We look at what’s in it…
The contracts we see are for anything from book and TV deals to festival appearances and competition terms. Our priority is to explain the terms they include and their practical implications for you and your work as clearly as possible.
As we read through the contract, we consider the range of rights you are granting and the income you can expect to receive in return. We go through clause-by-clause, assessing for fairness, demystifying the terminology and breaking down complex issues.
Broadly speaking, the terms we look at fall into three categories:
‘Clarifiers’ make the contract more transparent and easier to understand. A bad clause is not just about bad or poor terms. Vagueness and ambiguity can be a problem, too, and often cause difficulties at a later stage.
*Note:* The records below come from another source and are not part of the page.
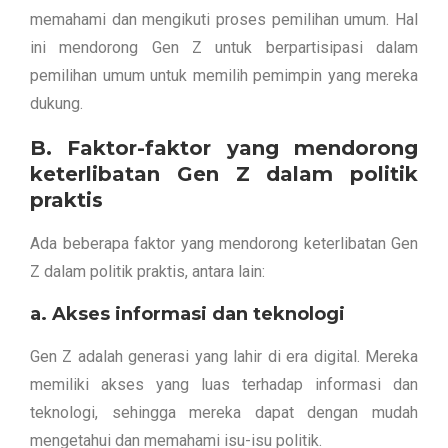
memahami dan mengikuti proses pemilihan umum. Hal
ini mendorong Gen Z untuk berpartisipasi dalam
pemilihan umum untuk memilih pemimpin yang mereka
dukung.
B. Faktor-faktor yang mendorong
keterlibatan Gen Z dalam politik
praktis
Ada beberapa faktor yang mendorong keterlibatan Gen
Z dalam politik praktis, antara lain:
a. Akses informasi dan teknologi
Gen Z adalah generasi yang lahir di era digital. Mereka
memiliki akses yang luas terhadap informasi dan
teknologi, sehingga mereka dapat dengan mudah
mengetahui dan memahami isu-isu politik.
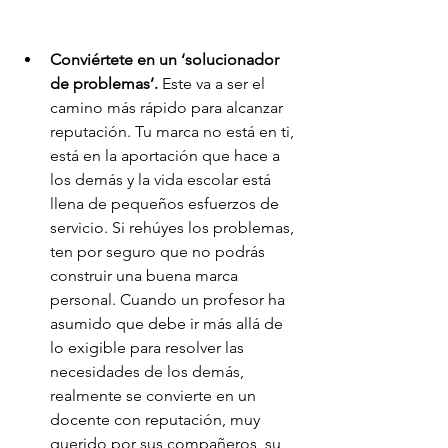
Conviértete en un ‘solucionador 
de problemas’.
 Este va a ser el 
camino más rápido para alcanzar 
reputación. Tu marca no está en ti, 
está en la aportación que hace a 
los demás y la vida escolar está 
llena de pequeños esfuerzos de 
servicio. Si rehúyes los problemas, 
ten por seguro que no podrás 
construir una buena marca 
personal. Cuando un profesor ha 
asumido que debe ir más allá de 
lo exigible para resolver las 
necesidades de los demás, 
realmente se convierte en un 
docente con reputación, muy 
querido por sus compañeros, su 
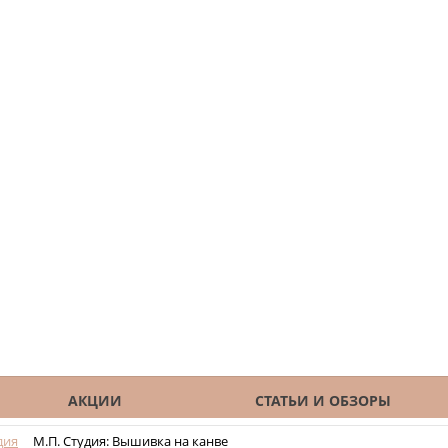
АКЦИИ
СТАТЬИ И ОБЗОРЫ
дия
М.П. Студия: Вышивка на канве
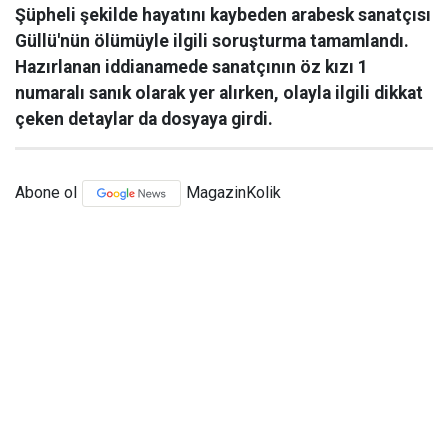
Şüpheli şekilde hayatını kaybeden arabesk sanatçısı
Güllü'nün ölümüyle ilgili soruşturma tamamlandı.
Hazırlanan iddianamede sanatçının öz kızı 1
numaralı sanık olarak yer alırken, olayla ilgili dikkat
çeken detaylar da dosyaya girdi.
Abone ol
MagazinKolik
A clause may be enforced in ways that don’t reflect intentions, or it may be unenforceable at law, meaning that it cannot be relied upon.
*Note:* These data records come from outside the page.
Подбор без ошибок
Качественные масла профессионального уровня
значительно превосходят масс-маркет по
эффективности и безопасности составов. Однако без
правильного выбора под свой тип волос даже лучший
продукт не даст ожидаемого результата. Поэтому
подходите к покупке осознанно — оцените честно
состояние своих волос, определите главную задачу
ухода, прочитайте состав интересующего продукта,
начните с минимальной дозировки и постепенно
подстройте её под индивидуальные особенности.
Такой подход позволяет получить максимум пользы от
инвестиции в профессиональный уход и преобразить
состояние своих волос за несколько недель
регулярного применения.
For example, we still see references to ‘volume form’, although it is not at all clear whether this refers only to the print edition or an ebook version too. If it includes an ebook version, does this also include any enhanced version, or indeed any other digital edition? If you are intending to grant only print rights, then you need to ensure the grant is worded appropriately – i.e. ‘print volume rights’.
‘Sweetener’ terms are generally incentives. They can be used to recognise and reward success and to help ensure that both parties’ interests remain aligned over the life of the contract. For example, a publisher may not be able to agree to offer a royalty on each copy sold, in which case we would expect them to do so after sales exceed a certain level and once the start-up costs of producing the book have been recovered. There can be provision for a higher royalty or an additional advance to be paid out where sales exceed expectations.
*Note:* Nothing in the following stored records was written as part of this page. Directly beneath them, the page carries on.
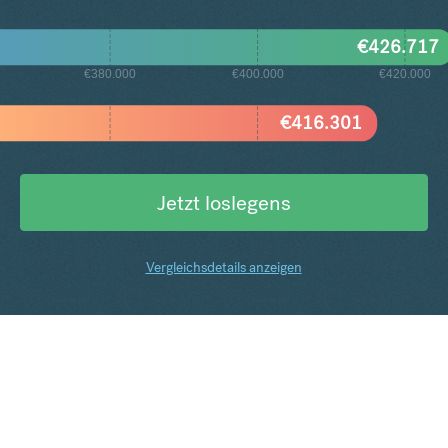
€
426.717
€380.000
€400.000
€420.000
€
416.301
Jetzt loslegens
Vergleichsdetails anzeigen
If that’s not possible, you might get agreement that additional payment will be negotiated in good faith down the line. That’s a ‘softener’ – the third type of term. Softeners give additional nuance to contracts beyond the options of what both parties can or cannot do. They can also be a useful negotiating tool. Common terms include ‘good faith’, ‘best endeavours’ and ‘reasonable’. For example, warranty provisions are a key part of any publishing agreement. These clauses ask the author to confirm – among other things – that their work is not unlawful. We like to see this type of promise qualified so that it only applies to ‘the best of the author’s knowledge and belief’.
…and we look at what isn’t there
A short contract with a lot left out can be just as problematic as a longer one with a huge amount of detail. Some omissions can be straightforward, such as a lack of detail about how and when you will be paid. More seriously, termination and warranty clauses can be omitted.
We spend as much time dealing with problems in existing contracts as we do looking at new ones. Never assume it will be all right and you can sort it out later! If something is important to you, whatever it is, make sure it is clear and in writing.
Getting the most out of professional advice
We will rarely tell you exactly what to do! We’ll explain, suggest, recommend and point out the implications of doing – or not doing – certain things. We’ll flag the issues that concern us most and we’ll draw on our collective experience to distinguish between amendments that might be realistic and those that are more ideal.
We want to empower you to take control of your work, to understand the rights you’re granting and what you can expect in return. As you read your contract, think about where you can clarify the language, soften the impact or sweeten the deal. What terms are the most important to you and where could you modify the contract? Never be afraid to query a poor term or feel obliged to sign something that you don’t understand.
And if we give you advice, always let us know the outcome. Knowing where you were able to make changes – and where you weren’t – helps us to improve terms for everyone.